Focus on growth when you know that what you are building is what people want
Growth & Product Expert, Airbnb, Community
Sometimes you need growth to make a product better.
Prove that your product is great in small scale and will be even better with more.
Did you build something that people actually care about?
Lesson: Product Growth with Gustaf Alströmer
Step #8 Timing: Focus on growth when you know that what you are building is what people want
I think a startup needs to focus on growth once you have with some certainly you know that what you build is what people want. There’s some, either through customer development or through metrics you can prove that what you’ve built is something that people like to use and something that makes their lives better. Sometimes you need growth to make that product better.
If you built Voxer and you have only one user, it’s not a good product because you have no one to talk to, so sometimes you definitely need to . . . the product gets better with more growth, but that really depends. You can probably prove in isolation, again, in some test groups, that this social product is really great and it’s going to work even better with more people, so you can probably do that in small scale.
I think customer development is around figuring out if you’ve built something people actually care about. There are, I wouldn't say shortcuts, but there are some fast ways that you can actually find out if you’ve built something people want. First of all, you should go and talk to people and show them what you’ve built.

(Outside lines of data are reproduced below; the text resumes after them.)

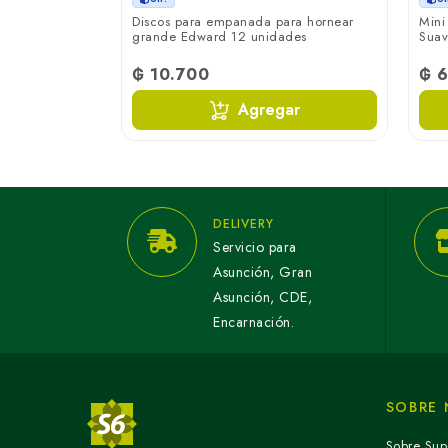
oliva y orégano
Discos para empanada para hornear
Mini
grande Edward 12 unidades
Suav
₲ 10.700
₲ 
ar
Agregar
DELIVERY
Servicio para
Asunción, Gran
Asunción, CDE,
Encarnación.
SOBRE
Sobre Sup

There are some other ways to do that as well.
I think a lot of product development right now is trying to prove a hypothesis with as little effort as possible and as little investment as possible. Those things are true of both for customer development and growth.
An extreme example would be I come up with something that I think people want. I buy ads towards that, and people click on those ads, and go through one landing page screen, and then there's nothing else. That would be an extreme example of that where it turns out people want what I told them I had, but I didn't have it. So that would be an extreme example of trying out a hypothesis around growth and customer development, I think.